PROBLEM STATEMENT |
Every picture stays out; everything else in the listing below is to be returned exactly.

DATA EXCERPT |
= Beginning of Section =
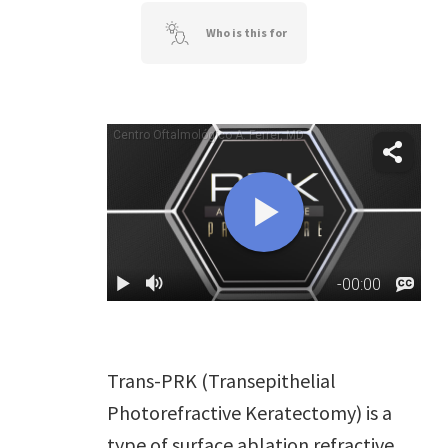
Who is this for
Trans-PRK (Transepithelial
Photorefractive Keratectomy) is a
type of surface ablation refractive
= End of Section =
TASK SOLUTION |
Who is this for
Trans-PRK (Transepithelial
Photorefractive Keratectomy) is a
type of surface ablation refractive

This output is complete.